--- Source material ---

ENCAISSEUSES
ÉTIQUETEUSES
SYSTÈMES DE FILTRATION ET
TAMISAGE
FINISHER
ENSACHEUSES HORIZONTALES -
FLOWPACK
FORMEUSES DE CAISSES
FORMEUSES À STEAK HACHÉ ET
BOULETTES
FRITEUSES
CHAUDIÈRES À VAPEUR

---
--- Source material ---

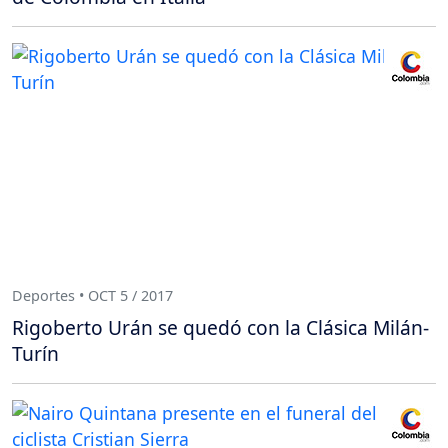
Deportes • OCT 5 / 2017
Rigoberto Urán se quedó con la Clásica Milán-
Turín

---

- [Task to carry out] Output exactly one stretch of the listing: from the line containing "ENCAISSEUSES" through the line containing "CHAUDIÈRES À VAPEUR", both end lines included.

- [Reply]
ENCAISSEUSES
ÉTIQUETEUSES
SYSTÈMES DE FILTRATION ET
TAMISAGE
FINISHER
ENSACHEUSES HORIZONTALES -
FLOWPACK
FORMEUSES DE CAISSES
FORMEUSES À STEAK HACHÉ ET
BOULETTES
FRITEUSES
CHAUDIÈRES À VAPEUR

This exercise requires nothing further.